BEGIN

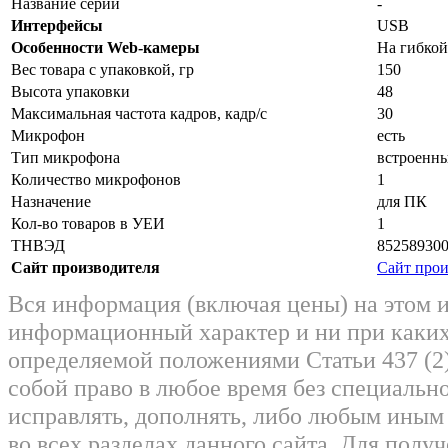
Название серии
-
Интерфейсы
USB
Особенности Web-камеры
На гибкой
Вес товара с упаковкой, гр
150
Высота упаковки
48
Максимальная частота кадров, кадр/с
30
Микрофон
есть
Тип микрофона
встроенн
Количество микрофонов
1
Назначение
для ПК
Кол-во товаров в УЕИ
1
ТНВЭД
85258930
Сайт производителя
Сайт прои
Вся информация (включая цены) на этом 
информационный характер и ни при каких
определяемой положениями Статьи 437 (2)
собой право в любое время без специально
исправлять, дополнять, либо любым ины
во всех разделах данного сайта. Для пол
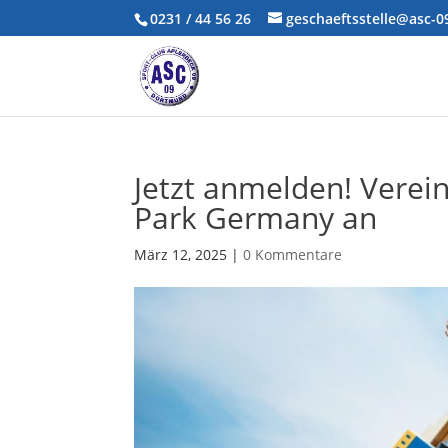
0231 / 44 56 26
geschaeftsstelle@asc-
Jetzt anmelden! Verei
Park Germany an
März 12, 2025
|
0 Kommentare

END

→ Required work
All lines from the one containing "Сайт производителя" to the last line of the records above, and no others, should be returned unchanged, without pictures.

→ Problem solution
Сайт производителя
Сайт прои
Вся информация (включая цены) на этом 
информационный характер и ни при каких
определяемой положениями Статьи 437 (2)
собой право в любое время без специально
исправлять, дополнять, либо любым ины
во всех разделах данного сайта. Для пол
0231 / 44 56 26
geschaeftsstelle@asc-
Jetzt anmelden! Verei
Park Germany an
März 12, 2025
|
0 Kommentare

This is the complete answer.